We will first order the parts by their phase of flight

In [None]:
struck_counts = strike_df.groupby('PHASE_OF_FLIGHT')['struck_parts'].sum().sort_values(ascending=False)
struck_order = struck_counts.index

In [None]:
fig, axes = plt.subplots(figsize=(12, 5), ncols=2)

sns.barplot(data = strike_df, y = 'struck_parts', x = 'PHASE_OF_FLIGHT', ax = axes[0], order = struck_order, estimator = sum)
axes[0].set_xticklabels(axes[0].get_xticklabels(), rotation=45, ha='right')

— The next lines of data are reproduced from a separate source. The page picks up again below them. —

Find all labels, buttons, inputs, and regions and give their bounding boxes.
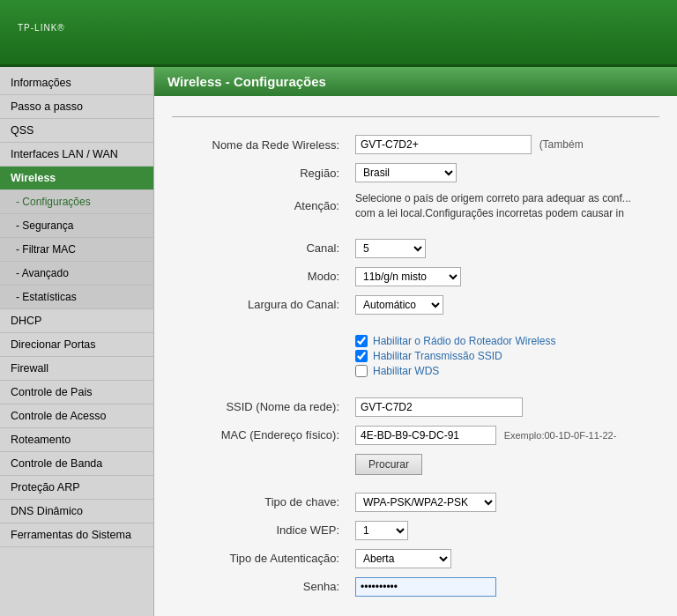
sidebar: InformaçõesPasso a passoQSSInterfaces LA…: [0, 67, 154, 616]
largura-select[interactable]: Automático20MHz40MHz: [355, 295, 443, 315]
indice-wep-field: 1234: [348, 516, 659, 545]
modo-label: Modo:: [172, 263, 348, 291]
region-select[interactable]: BrasilEstados UnidosEuropa: [355, 163, 457, 182]
sidebar-item-protecao-arp[interactable]: Proteção ARP: [0, 476, 153, 500]
top-divider: [172, 116, 659, 117]
attention-row: Atenção: Selecione o país de origem corr…: [172, 187, 659, 226]
main-container: InformaçõesPasso a passoQSSInterfaces LA…: [0, 67, 677, 616]
canal-row: Canal: 12345678910111213: [172, 234, 659, 263]
indice-wep-label: Indice WEP:: [172, 516, 348, 545]
sidebar-item-informacoes[interactable]: Informações: [0, 71, 153, 95]
sidebar-item-roteamento[interactable]: Roteamento: [0, 428, 153, 452]
sidebar-item-filtrar-mac[interactable]: - Filtrar MAC: [0, 238, 153, 262]
content-area: Wireless - Configurações Nome da Rede Wi…: [154, 67, 677, 616]
senha-input[interactable]: [355, 577, 496, 597]
spacer-row1: [172, 226, 659, 234]
header: TP-LINK®: [0, 0, 677, 67]
mac-example: Exemplo:00-1D-0F-11-22-: [504, 430, 617, 441]
attention-label: Atenção:: [172, 187, 348, 226]
spacer-row5: [172, 601, 659, 610]
region-label: Região:: [172, 159, 348, 187]
tipo-autenticacao-label: Tipo de Autenticação:: [172, 545, 348, 573]
sidebar-item-qss[interactable]: QSS: [0, 119, 153, 143]
sidebar-item-controle-de-acesso[interactable]: Controle de Acesso: [0, 404, 153, 428]
sidebar-item-firewall[interactable]: Firewall: [0, 357, 153, 381]
modo-field: 11b/g/n misto11b only11g only11n only: [348, 263, 659, 291]
checkbox1-label[interactable]: Habilitar o Rádio do Roteador Wireless: [373, 335, 555, 347]
mac-input[interactable]: [355, 426, 496, 445]
largura-label: Largura do Canal:: [172, 291, 348, 319]
canal-field: 12345678910111213: [348, 234, 659, 263]
ssid-row: SSID (Nome da rede):: [172, 393, 659, 421]
logo-tm: ®: [57, 23, 64, 33]
logo: TP-LINK®: [18, 16, 659, 48]
indice-wep-row: Indice WEP: 1234: [172, 516, 659, 545]
page-title-bar: Wireless - Configurações: [154, 67, 677, 96]
tipo-chave-field: WPA-PSK/WPA2-PSKWEPNenhuma: [348, 488, 659, 516]
sidebar-item-estatisticas[interactable]: - Estatísticas: [0, 286, 153, 309]
tipo-autenticacao-row: Tipo de Autenticação: AbertaCompartilhad…: [172, 545, 659, 573]
sidebar-item-passo-a-passo[interactable]: Passo a passo: [0, 95, 153, 119]
largura-row: Largura do Canal: Automático20MHz40MHz: [172, 291, 659, 319]
checkbox1-container: Habilitar o Rádio do Roteador Wireless: [355, 335, 652, 347]
tipo-autenticacao-select[interactable]: AbertaCompartilhada: [355, 549, 451, 568]
ssid-input[interactable]: [355, 397, 523, 417]
modo-row: Modo: 11b/g/n misto11b only11g only11n o…: [172, 263, 659, 291]
canal-select[interactable]: 12345678910111213: [355, 239, 426, 258]
network-name-field: (Também: [348, 130, 659, 159]
sidebar-item-avancado[interactable]: - Avançado: [0, 262, 153, 286]
sidebar-item-controle-de-banda[interactable]: Controle de Banda: [0, 452, 153, 476]
ssid-field: [348, 393, 659, 421]
sidebar-item-direcionar-portas[interactable]: Direcionar Portas: [0, 333, 153, 357]
mac-field: Exemplo:00-1D-0F-11-22-: [348, 421, 659, 449]
logo-text: TP-LINK: [18, 23, 57, 33]
checkbox-wds[interactable]: [355, 365, 368, 377]
sidebar-item-seguranca[interactable]: - Segurança: [0, 214, 153, 238]
indice-wep-select[interactable]: 1234: [355, 521, 408, 540]
spacer-row3: [172, 384, 659, 393]
mac-label: MAC (Endereço físico):: [172, 421, 348, 449]
sidebar-item-dhcp[interactable]: DHCP: [0, 309, 153, 333]
checkbox3-container: Habilitar WDS: [355, 365, 652, 377]
senha-field: [348, 573, 659, 601]
tipo-chave-row: Tipo de chave: WPA-PSK/WPA2-PSKWEPNenhum…: [172, 488, 659, 516]
sidebar-item-wireless[interactable]: Wireless: [0, 167, 153, 190]
attention-field: Selecione o país de origem correto para …: [348, 187, 659, 226]
network-name-label: Nome da Rede Wireless:: [172, 130, 348, 159]
checkbox2-label[interactable]: Habilitar Transmissão SSID: [373, 350, 502, 362]
checkbox3-label[interactable]: Habilitar WDS: [373, 365, 439, 377]
region-row: Região: BrasilEstados UnidosEuropa: [172, 159, 659, 187]
region-field: BrasilEstados UnidosEuropa: [348, 159, 659, 187]
sidebar-item-controle-de-pais[interactable]: Controle de Pais: [0, 381, 153, 404]
spacer-row4: [172, 479, 659, 488]
canal-label: Canal:: [172, 234, 348, 263]
senha-label: Senha:: [172, 573, 348, 601]
checkbox-ssid-transmit[interactable]: [355, 350, 368, 362]
also-text: (Também: [539, 138, 584, 151]
page-title: Wireless - Configurações: [167, 74, 664, 89]
spacer-row2: [172, 319, 659, 328]
procurar-button[interactable]: Procurar: [355, 454, 422, 475]
checkbox-row1: Habilitar o Rádio do Roteador Wireless H…: [172, 328, 659, 384]
form-table: Nome da Rede Wireless: (Também Região: B…: [172, 130, 659, 610]
mac-row: MAC (Endereço físico): Exemplo:00-1D-0F-…: [172, 421, 659, 449]
sidebar-item-interfaces-lan-wan[interactable]: Interfaces LAN / WAN: [0, 143, 153, 167]
senha-row: Senha:: [172, 573, 659, 601]
modo-select[interactable]: 11b/g/n misto11b only11g only11n only: [355, 267, 461, 286]
network-name-row: Nome da Rede Wireless: (Também: [172, 130, 659, 159]
checkbox2-container: Habilitar Transmissão SSID: [355, 350, 652, 362]
sidebar-item-dns-dinamico[interactable]: DNS Dinâmico: [0, 500, 153, 523]
content-inner: Nome da Rede Wireless: (Também Região: B…: [154, 96, 677, 616]
checkbox-radio-enable[interactable]: [355, 335, 368, 347]
sidebar-item-configuracoes[interactable]: - Configurações: [0, 190, 153, 214]
tipo-autenticacao-field: AbertaCompartilhada: [348, 545, 659, 573]
tipo-chave-select[interactable]: WPA-PSK/WPA2-PSKWEPNenhuma: [355, 493, 496, 512]
sidebar-item-ferramentas-do-sistema[interactable]: Ferramentas do Sistema: [0, 523, 153, 547]
attention-text: Selecione o país de origem correto para …: [355, 192, 631, 219]
largura-field: Automático20MHz40MHz: [348, 291, 659, 319]
ssid-label: SSID (Nome da rede):: [172, 393, 348, 421]
procurar-row: Procurar: [172, 449, 659, 479]
network-name-input[interactable]: [355, 135, 532, 154]
tipo-chave-label: Tipo de chave:: [172, 488, 348, 516]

sns.barplot(data = strike_df, y = 'damaged_parts', x = 'PHASE_OF_FLIGHT', ax = axes[1], order = struck_order, estimator = sum)
axes[1].set_xticklabels(axes[1].get_xticklabels(), rotation=45, ha='right')

plt.tight_layout()
plt.show()

## 4. Summary - bringing it all together:
>
> * Load your data to GitHub, then read it
> * Look at it using: `len`, `shape`, `info`, `describe`
> * Describe the variables:  
>   * Categorical variables: `countplot`
>   * Numerical variables:  `histplot`, `boxplot`
>   * Statistics: `barplot`
>   * Relationships: `lineplot`,  `stripplot`
>   * Tables for averages, max, min etc.
>   * Do you need to remove outliers? Change labels? Fill missing values?
> * Look for correlations: `corr`, `heatmap`  
> * Visualize the correlations: `scatterplot`
>
>  **Note 1:** These are just examples! There are more ways to visualize  
>  **Note 2:** Sometimes you need to group or filter the data first (or to melt it.. in the next lessons)  
>  **Note 3:** Sometimes presenting is in a table gives the best effect  


  

## 5. Correlation is NOT causation

Sometimes correlation indicates causation. But not always.  
Sometimes there is a hidden variable
Sometimes it just isn't causation: [spurios (meaning false/fake) correlations website](https://www.tylervigen.com/spurious-correlations)

Be Humble. We see things in the data. We report them. We don't know their cause.